ACTION ITEM:
Print the material below exactly as it stands, please, from its first line to the line holding "ऐसी सामग्री के", with no pictures.

ENTRIES PROVIDED:
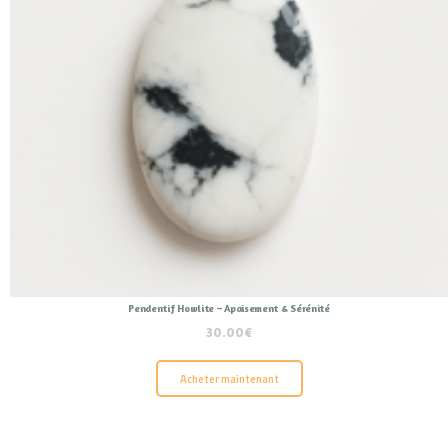
Pendentif Howlite – Apaisement & Sérénité
30.00
€
Acheter maintenant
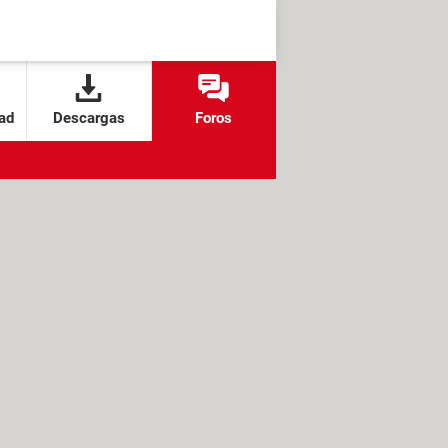
ad
Descargas
Foros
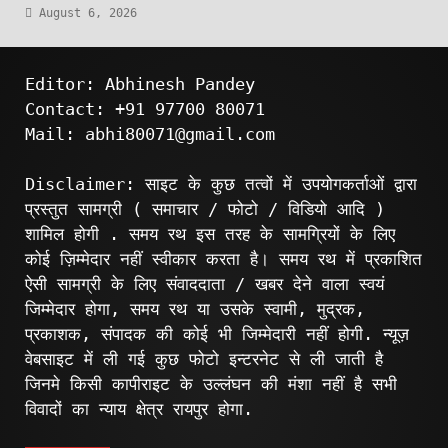
August 6, 2026
Editor: Abhinesh Pandey
Contact: +91 97700 80071
Mail: abhi80071@gmail.com
Disclaimer: साइट के कुछ तत्वों में उपयोगकर्ताओं द्वारा
प्रस्तुत सामग्री ( समाचार / फोटो / विडियो आदि )
शामिल होगी . समय रथ इस तरह के सामग्रियों के लिए
कोई ज़िम्मेदार नहीं स्वीकार करता है। समय रथ में प्रकाशित
ऐसी सामग्री के लिए संवाददाता / खबर देने वाला स्वयं
जिम्मेदार होगा, समय रथ या उसके स्वामी, मुद्रक,
प्रकाशक, संपादक की कोई भी जिम्मेदारी नहीं होगी. न्यूज़
वेबसाइट में ली गई कुछ फोटो इन्टरनेट से ली जाती है
जिनमे किसी कापीराइट के उल्लंघन की मंशा नहीं है सभी
विवादों का न्याय क्षेत्र रायपुर होगा.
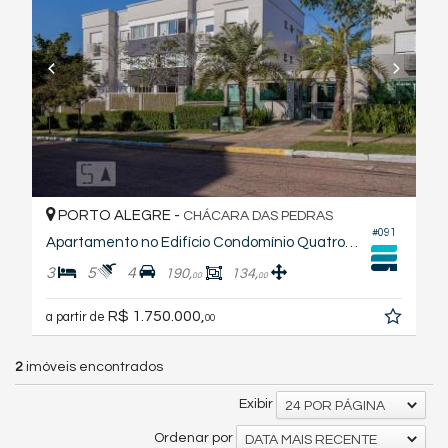
PORTO ALEGRE -
CHÁCARA DAS PEDRAS
#091
Apartamento no Edifício Condomínio Quatro Estações
3
5
4
190,
134,
00
00
R$ 1.750.000,
a partir de
00
2
imóveis encontrados
Exibir
24 POR PÁGINA
Ordenar por
DATA MAIS RECENTE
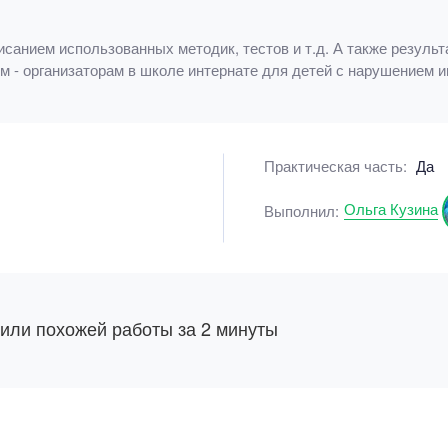
исанием использованных методик, тестов и т.д. А также резуль
ом - организаторам в школе интернате для детей с нарушением 
Практическая часть:
Да
Ольга Кузина
Выполнил:
 или похожей работы за 2 минуты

EXERCISE OUTPUT:
Pendentif Howlite – Apaisement & Sérénité
30.00
€
Acheter maintenant
ad
Descargas
Foros
August 6, 2026
Editor: Abhinesh Pandey
Contact: +91 97700 80071
Mail: abhi80071@gmail.com
Disclaimer: साइट के कुछ तत्वों में उपयोगकर्ताओं द्वारा
प्रस्तुत सामग्री ( समाचार / फोटो / विडियो आदि )
शामिल होगी . समय रथ इस तरह के सामग्रियों के लिए
कोई ज़िम्मेदार नहीं स्वीकार करता है। समय रथ में प्रकाशित
ऐसी सामग्री के लिए संवाददाता / खबर देने वाला स्वयं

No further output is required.